*What the task asks:* Repeat each entry word for word. Leave any images out of the copy.

*Source material:*
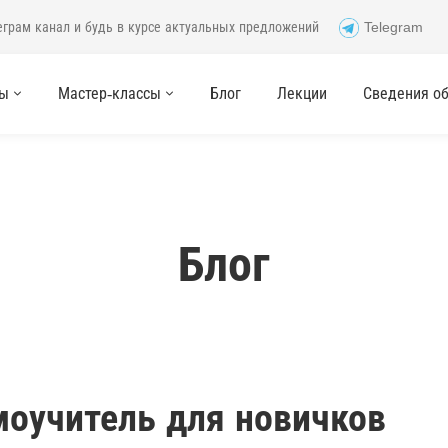
еграм канал и будь в курсе актуальных предложений
Telegram
сы
Мастер-классы
Блог
Лекции
Сведения об 
Блог
оучитель для новичков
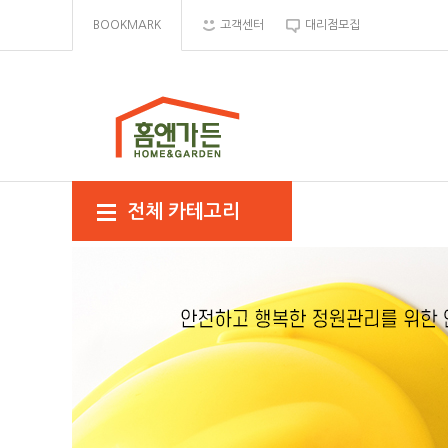
BOOKMARK
고객센터
대리점모집
전체 카테고리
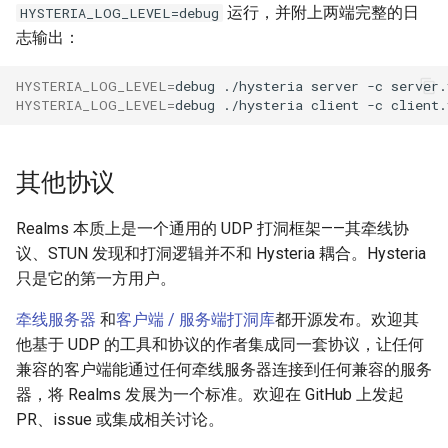
运行，并附上两端完整的日
HYSTERIA_LOG_LEVEL=debug
志输出：
HYSTERIA_LOG_LEVEL
=
debug
./hysteria
server
-c
HYSTERIA_LOG_LEVEL
=
debug
./hysteria
client
-c
其他协议
Realms 本质上是一个通用的 UDP 打洞框架——其牵线协
议、STUN 发现和打洞逻辑并不和 Hysteria 耦合。Hysteria
只是它的第一方用户。
牵线服务器
和
客户端 / 服务端打洞库
都开源发布。欢迎其
他基于 UDP 的工具和协议的作者集成同一套协议，让任何
兼容的客户端能通过任何牵线服务器连接到任何兼容的服务
器，将 Realms 发展为一个标准。欢迎在 GitHub 上发起
PR、issue 或集成相关讨论。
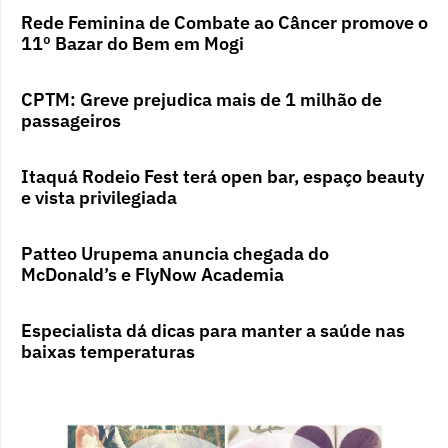
Rede Feminina de Combate ao Câncer promove o
11º Bazar do Bem em Mogi
CPTM: Greve prejudica mais de 1 milhão de
passageiros
Itaquá Rodeio Fest terá open bar, espaço beauty
e vista privilegiada
Patteo Urupema anuncia chegada do
McDonald’s e FlyNow Academia
Especialista dá dicas para manter a saúde nas
baixas temperaturas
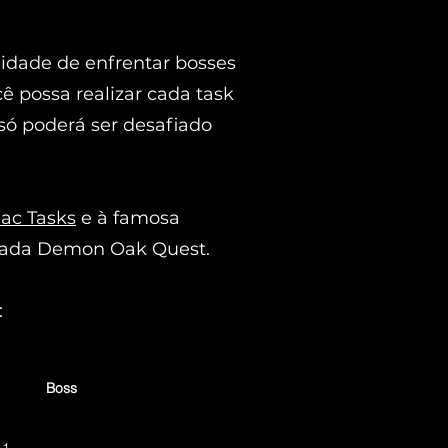
nidade de enfrentar bosses
 possa realizar cada task
 só poderá ser desafiado
ac Tasks
e à famosa
nhada Demon Oak Quest.
:
Boss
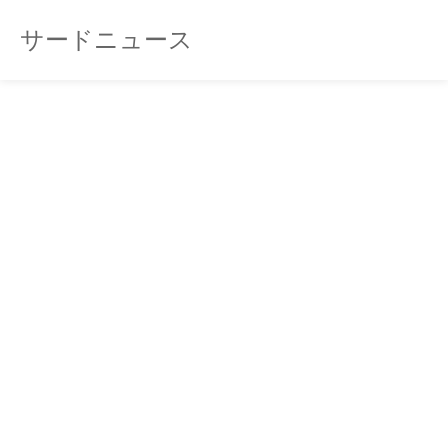
サードニュース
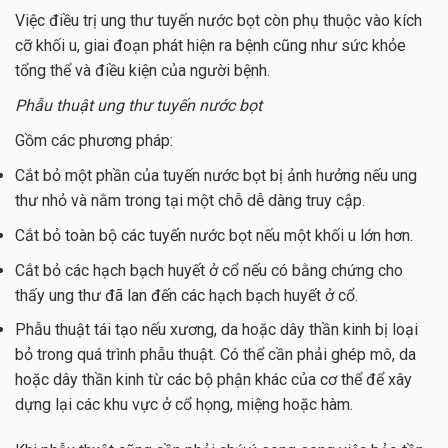
Việc điều trị ung thư tuyến nước bọt còn phụ thuộc vào kích
cỡ khối u, giai đoạn phát hiện ra bệnh cũng như sức khỏe
tổng thể và điều kiện của người bệnh.
Phẫu thuật ung thư tuyến nước bọt
Gồm các phương pháp:
Cắt bỏ một phần của tuyến nước bọt bị ảnh hưởng nếu ung
thư nhỏ và nằm trong tại một chỗ dễ dàng truy cập.
Cắt bỏ toàn bộ các tuyến nước bọt nếu một khối u lớn hơn.
Cắt bỏ các hạch bạch huyết ở cổ nếu có bằng chứng cho
thấy ung thư đã lan đến các hạch bạch huyết ở cổ.
Phẫu thuật tái tạo nếu xương, da hoặc dây thần kinh bị loại
bỏ trong quá trình phẫu thuật. Có thể cần phải ghép mô, da
hoặc dây thần kinh từ các bộ phận khác của cơ thể để xây
dựng lại các khu vực ở cổ họng, miệng hoặc hàm.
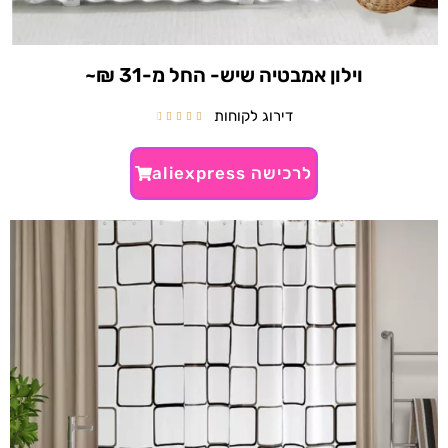
וילון אמבטיה שיש- החל מ-31 ₪~
דירוג לקוחות





לרכישה aliexpress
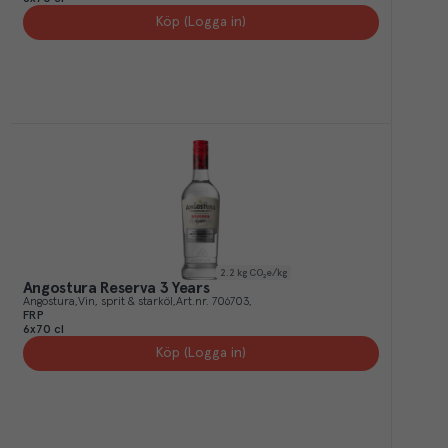
Köp (Logga in)
2.2
kg CO₂e/kg
Angostura Reserva 3 Years
Angostura
Vin, sprit & starköl
Art.nr.
706703
FRP
6x70 cl
Köp (Logga in)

*Exercise response:*
еграм канал и будь в курсе актуальных предложений
Telegram
сы
Мастер-классы
Блог
Лекции
Сведения об 
Блог
оучитель для новичков
BOOKMARK
고객센터
대리점모집
전체 카테고리
运行，并附上两端完整的日
HYSTERIA_LOG_LEVEL=debug
志输出：
HYSTERIA_LOG_LEVEL
=
debug
./hysteria
server
-c
HYSTERIA_LOG_LEVEL
=
debug
./hysteria
client
-c
其他协议
Realms 本质上是一个通用的 UDP 打洞框架——其牵线协
议、STUN 发现和打洞逻辑并不和 Hysteria 耦合。Hysteria
只是它的第一方用户。
牵线服务器
和
客户端 / 服务端打洞库
都开源发布。欢迎其
他基于 UDP 的工具和协议的作者集成同一套协议，让任何
兼容的客户端能通过任何牵线服务器连接到任何兼容的服务
器，将 Realms 发展为一个标准。欢迎在 GitHub 上发起
PR、issue 或集成相关讨论。
Rede Feminina de Combate ao Câncer promove o
11º Bazar do Bem em Mogi
CPTM: Greve prejudica mais de 1 milhão de
passageiros
Itaquá Rodeio Fest terá open bar, espaço beauty
e vista privilegiada
Patteo Urupema anuncia chegada do
McDonald’s e FlyNow Academia
Especialista dá dicas para manter a saúde nas
baixas temperaturas
nidade de enfrentar bosses
 possa realizar cada task
 só poderá ser desafiado
ac Tasks
e à famosa
nhada Demon Oak Quest.
:
Boss
サードニュース
Việc điều trị ung thư tuyến nước bọt còn phụ thuộc vào kích
cỡ khối u, giai đoạn phát hiện ra bệnh cũng như sức khỏe
tổng thể và điều kiện của người bệnh.
Phẫu thuật ung thư tuyến nước bọt
Gồm các phương pháp:
Cắt bỏ một phần của tuyến nước bọt bị ảnh hưởng nếu ung
thư nhỏ và nằm trong tại một chỗ dễ dàng truy cập.
Cắt bỏ toàn bộ các tuyến nước bọt nếu một khối u lớn hơn.
Cắt bỏ các hạch bạch huyết ở cổ nếu có bằng chứng cho
thấy ung thư đã lan đến các hạch bạch huyết ở cổ.
Phẫu thuật tái tạo nếu xương, da hoặc dây thần kinh bị loại
bỏ trong quá trình phẫu thuật. Có thể cần phải ghép mô, da
hoặc dây thần kinh từ các bộ phận khác của cơ thể để xây
dựng lại các khu vực ở cổ họng, miệng hoặc hàm.
וילון אמבטיה שיש- החל מ-31 ₪~
דירוג לקוחות





לרכישה aliexpress
Köp (Logga in)
2.2
kg CO₂e/kg
Angostura Reserva 3 Years
Angostura
Vin, sprit & starköl
Art.nr.
706703
FRP
6x70 cl
Köp (Logga in)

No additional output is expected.